(Source records)
========
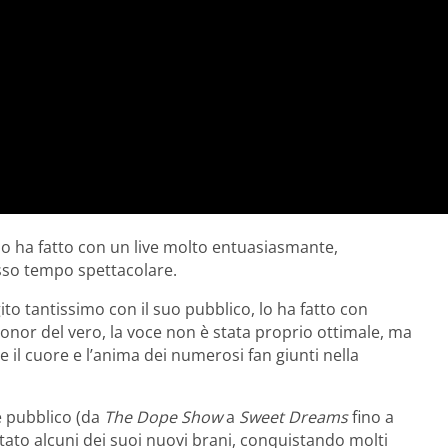
 lo ha fatto con un live molto entuasiasmante,
esso tempo spettacolare.
to tantissimo con il suo pubblico, lo ha fatto con
 onor del vero, la voce non è stata proprio ottimale, ma
 il cuore e l’anima dei numerosi fan giunti nella
e pubblico (da
The Dope Show
a
Sweet Dreams
fino a
ntato alcuni dei suoi nuovi brani, conquistando molti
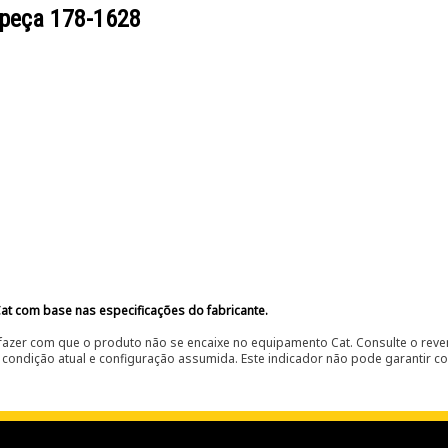
 peça
178-1628
at com base nas especificações do fabricante.
fazer com que o produto não se encaixe no equipamento Cat. Consulte o reve
condição atual e configuração assumida. Este indicador não pode garantir c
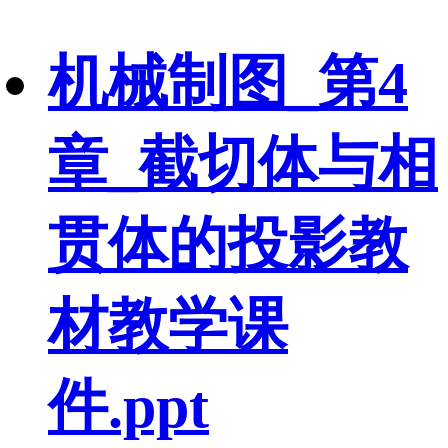
机械制图_第4
章_截切体与相
贯体的投影教
材教学课
件.ppt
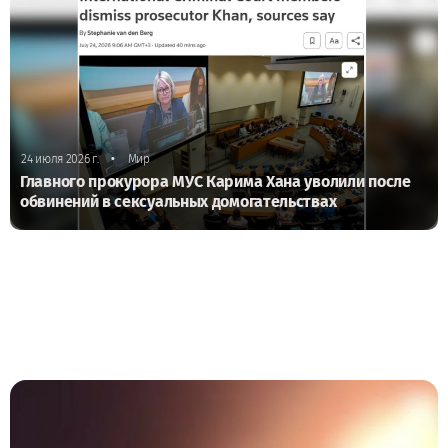
•
24 июля 2026 г.
Мир
Главного прокурора МУС Карима Хана уволили после
обвинений в сексуальных домогательствах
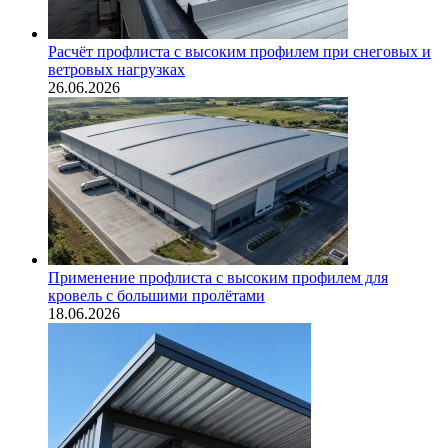
Расчёт профлиста с высоким профилем при снеговых и
ветровых нагрузках
26.06.2026
Применение профлиста с высоким профилем для
кровель с большими пролётами
18.06.2026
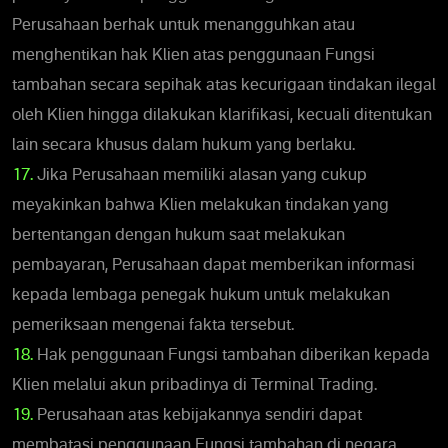
Perusahaan berhak untuk menangguhkan atau
menghentikan hak Klien atas penggunaan Fungsi
tambahan secara sepihak atas kecurigaan tindakan ilegal
oleh Klien hingga dilakukan klarifikasi, kecuali ditentukan
lain secara khusus dalam hukum yang berlaku.
17.
Jika Perusahaan memiliki alasan yang cukup
meyakinkan bahwa Klien melakukan tindakan yang
bertentangan dengan hukum saat melakukan
pembayaran, Perusahaan dapat memberikan informasi
kepada lembaga penegak hukum untuk melakukan
pemeriksaan mengenai fakta tersebut.
18.
Hak penggunaan Fungsi tambahan diberikan kepada
Klien melalui akun pribadinya di Terminal Trading.
19.
Perusahaan atas kebijakannya sendiri dapat
membatasi penggunaan Fungsi tambahan di negara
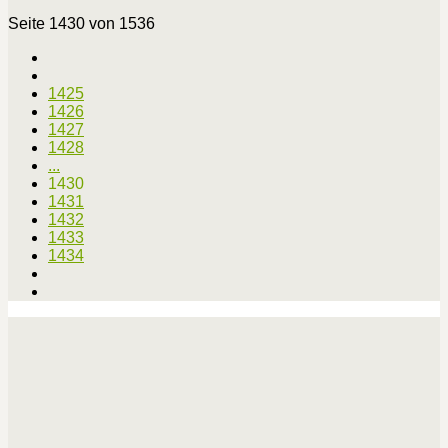
Seite 1430 von 1536
1425
1426
1427
1428
...
1430
1431
1432
1433
1434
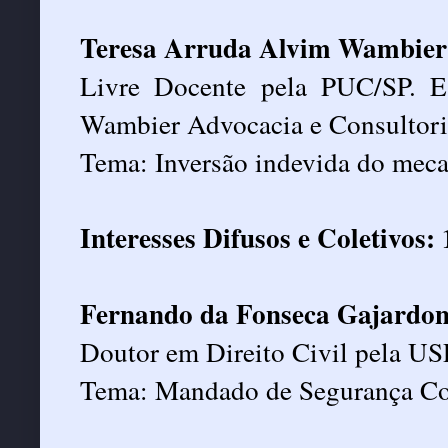
Teresa Arruda Alvim Wambier
Livre Docente pela PUC/SP. 
Wambier Advocacia e Consultoria
Tema: Inversão indevida do meca
Interesses Difusos e Coletivos:
Fernando da Fonseca Gajardon
Doutor em Direito Civil pela USP
Tema: Mandado de Segurança Co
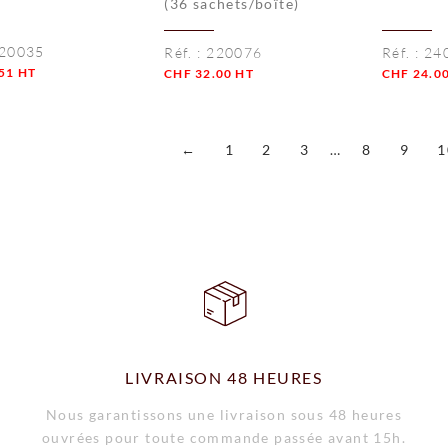
(36 sachets/boîte)
20035
Réf. :
220076
Réf. :
24
51
HT
CHF
32.00
HT
CHF
24.0
té
Quantité
Quantité
←
1
2
3
…
8
9
1
LIVRAISON 48 HEURES
Nous garantissons une livraison sous 48 heures
ouvrées pour toute commande passée avant 15h.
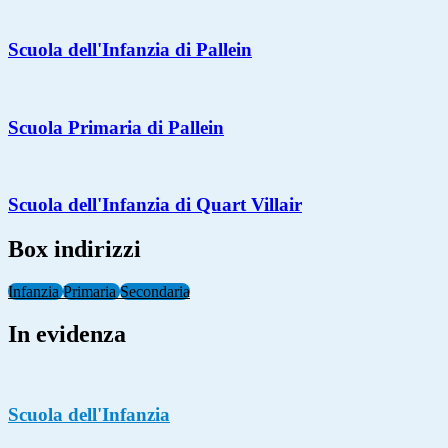
Scuola dell'Infanzia di Pallein
Scuola Primaria di Pallein
Scuola dell'Infanzia di Quart Villair
Box indirizzi
Infanzia
Primaria
Secondaria
In evidenza
Scuola dell'Infanzia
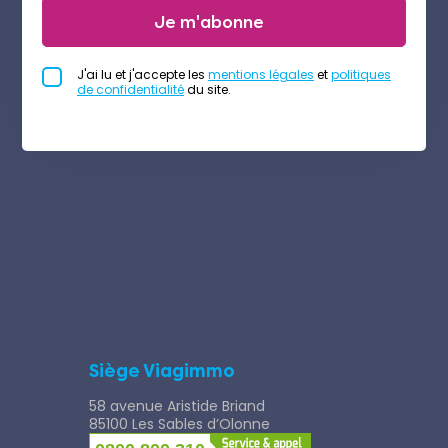
Je m'abonne
J'ai lu et j'accepte les
mentions légales
et
politiques
de confidentialité
du site.
Siège Viagimmo
58 avenue Aristide Briand
85100 Les Sables d’Olonne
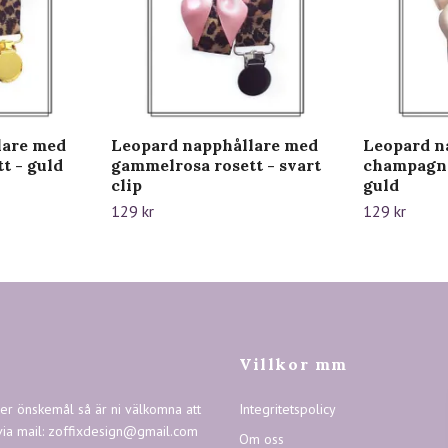
lare med
Leopard napphållare med
Leopard n
t - guld
gammelrosa rosett - svart
champagne
clip
guld
129 kr
129 kr
Villkor mm
ler önskemål så är ni välkomna att
Integritetspolicy
via mail:
zoffixdesign@gmail.com
Om oss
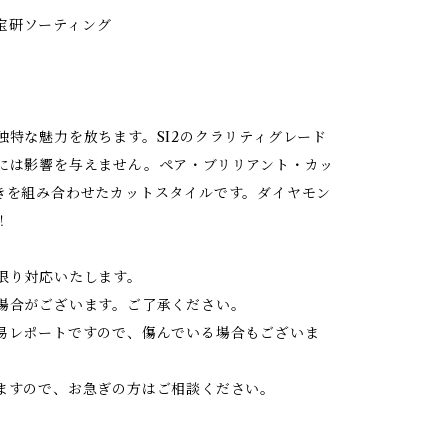
T 中宝研ソーティング
特な魅力を放ちます。SI2のクラリティグレード
には影響を与えません。ペア・ブリリアント・カッ
きを組み合わせたカットスタイルです。ダイヤモン
！
限り対応いたします。
場合がございます。ご了承ください。
易レポートですので、傷んでいる場合もございま
ますので、お急ぎの方はご相談ください。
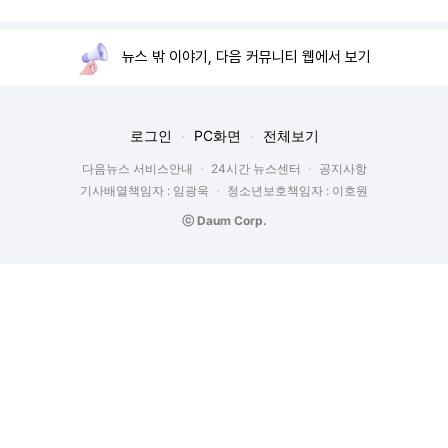
뉴스 밖 이야기, 다음 커뮤니티 웹에서 보기
로그인
PC화면
전체보기
다음뉴스 서비스안내
24시간 뉴스센터
공지사항
기사배열책임자 : 임광욱
청소년보호책임자 : 이호원
ⓒ Daum Corp.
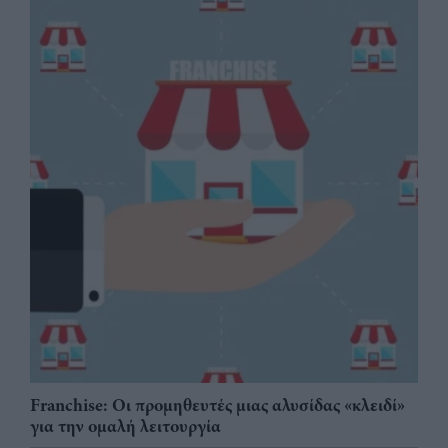
Franchise: Οι προμηθευτές μιας αλυσίδας «κλειδί»
για την ομαλή λειτουργία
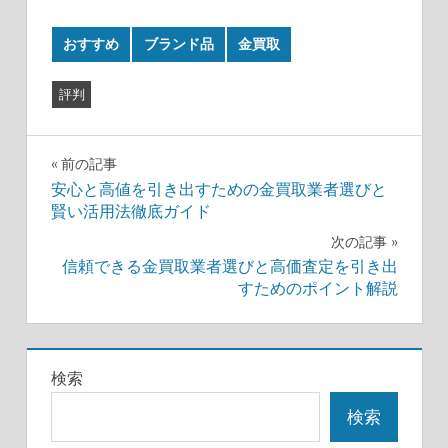
おすすめ
ブランド品
金買取
評判
投
前の記事
安心と高値を引き出すための金買取業者選びと
稿
賢い活用法徹底ガイド
ナ
次の記事
信頼できる金買取業者選びと高価査定を引き出
ビ
すためのポイント解説
ゲ
ー
検索
シ
検索
ョ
========
* _Task details_
Find every line in the records above that holds the word "профлиста", and copy each one.

* _Answer below_
Расчёт профлиста с высоким профилем при снеговых и
Применение профлиста с высоким профилем для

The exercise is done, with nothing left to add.